The problem in a sense is that the theistic evolutionists is forced to give up the “freewill defense” in dealing with the deductive problem of evil or in dealing with the various inductive approaches one must forego “freewill theodicy.” It is true that this particular problem is less problematic for one group of progressive creationists, the gap theorists, who argued that the fall of Satan had led to the destruction of a primeval world, which God then recreated, the problem with this theory is that it was based on a faulty understanding of the language of Genesis 1, but it does seem peculiar to my way of thinking that the fall of Satan is not a larger topic of discussion during these debates. Yet even this approach as a weakness, the system requires the assumption that the fall of Satan was before Genesis 1, but if this is the case, how is everything that has been created “good” on day seven?
One occasionally hears it argued that infant baptism leads to the collapse of denominations into apostasy, but one sees the same argument raised by those in favor of infant baptism insisting the real danger is treating children as if they are not part of the church until they make a profession of faith.
One currently hears amillenial believers talking about how new premillennialism is (usually disconnecting the modern premillennialists from the early church’s similar position which they refer to as “chilism”). Yet premillenialists have often noted that the amillenial position evolved out of an attempt to deal with passages that show Rome in a bad light during the age of Constantine.

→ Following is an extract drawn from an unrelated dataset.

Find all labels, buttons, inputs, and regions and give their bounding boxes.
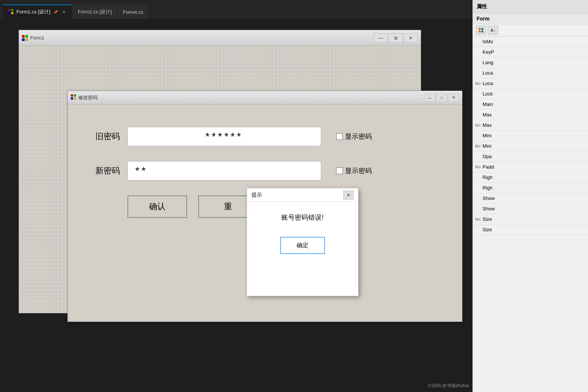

For the record, I have never thought that Gleason Archer, Bruce Waltke or others who hold different positions were intentionally changing or watering down the faith. I’ve always felt arguments about B B Warfield by modern Young Earthers were a bit myopic, it is difficult to argue one of the nineteenth centuries most prolific defenders of inerrancy was somehow intentionally compromising inerrancy.
My point was always that as Christians in a non-Christian world, it is easy for us to borrow from the beliefs present in our cultural context uncritically. Nor was this merely attacking opponents, as I study theology this one of several issues that is always in the back of my mind when I try to navigate thorny issues, creationism included. Quite frankly, this is simply an area where guilt from my past reminds me to be cautious in my present.